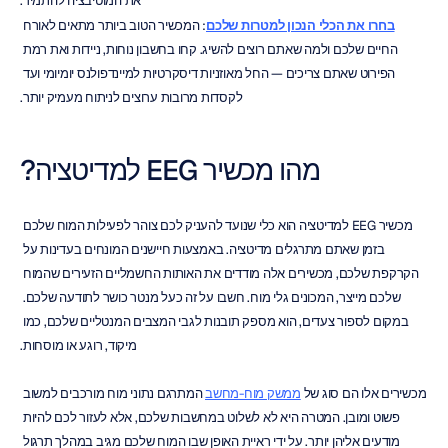
את המוטיבציה להתמיד.
בחרו את הכלי הנכון למטרות שלכם
: המכשיר הטוב ביותר מתאים לאורח 
החיים שלכם ולמה שאתם רוצים להשיג. קחו בחשבון נוחות, ניידות ואת רמת 
הפירוט שאתם צריכים — החל מאוזניות דיסקרטיות למיינדפולנס יומיומי ועד 
לקסדות מרובות ערוצים לניתוח מעמיק יותר.
מהו מכשיר EEG למדיטציה?
מכשיר EEG למדיטציה הוא כלי שנועד להעניק לכם צוהר לפעילות המוח שלכם 
בזמן שאתם מתרגלים מדיטציה. באמצעות חיישנים המונחים בעדינות על 
הקרקפת שלכם, מכשירים אלה מודדים את האותות החשמליים הזעירים שהמוח 
שלכם מייצר, המכונים גלי מוח. חשבו על זה כעל מנטר כושר לתודעה שלכם. 
במקום לספור צעדים, הוא מספק תובנות לגבי המצבים המנטליים שלכם, כמו 
מיקוד, רוגע או מוסחות.
מכשירים אלו הם סוג של 
ממשק מוח-מחשב
 המתרגם נתוני מוח מורכבים למשוב 
פשוט ומובן. המטרה היא לא לשלוט במחשבות שלכם, אלא לעזור לכם להיות 
מודעים אליהן יותר. על ידי ראיית האופן שבו המוח שלכם מגיב במהלך תרגול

### YOUR INSTRUCTIONS
Without altering a word, return all of the records above and leave out their pictures.

### ANSWER AREA
את המוטיבציה להתמיד.
בחרו את הכלי הנכון למטרות שלכם
: המכשיר הטוב ביותר מתאים לאורח 
החיים שלכם ולמה שאתם רוצים להשיג. קחו בחשבון נוחות, ניידות ואת רמת 
הפירוט שאתם צריכים — החל מאוזניות דיסקרטיות למיינדפולנס יומיומי ועד 
לקסדות מרובות ערוצים לניתוח מעמיק יותר.
מהו מכשיר EEG למדיטציה?
מכשיר EEG למדיטציה הוא כלי שנועד להעניק לכם צוהר לפעילות המוח שלכם 
בזמן שאתם מתרגלים מדיטציה. באמצעות חיישנים המונחים בעדינות על 
הקרקפת שלכם, מכשירים אלה מודדים את האותות החשמליים הזעירים שהמוח 
שלכם מייצר, המכונים גלי מוח. חשבו על זה כעל מנטר כושר לתודעה שלכם. 
במקום לספור צעדים, הוא מספק תובנות לגבי המצבים המנטליים שלכם, כמו 
מיקוד, רוגע או מוסחות.
מכשירים אלו הם סוג של 
ממשק מוח-מחשב
 המתרגם נתוני מוח מורכבים למשוב 
פשוט ומובן. המטרה היא לא לשלוט במחשבות שלכם, אלא לעזור לכם להיות 
מודעים אליהן יותר. על ידי ראיית האופן שבו המוח שלכם מגיב במהלך תרגול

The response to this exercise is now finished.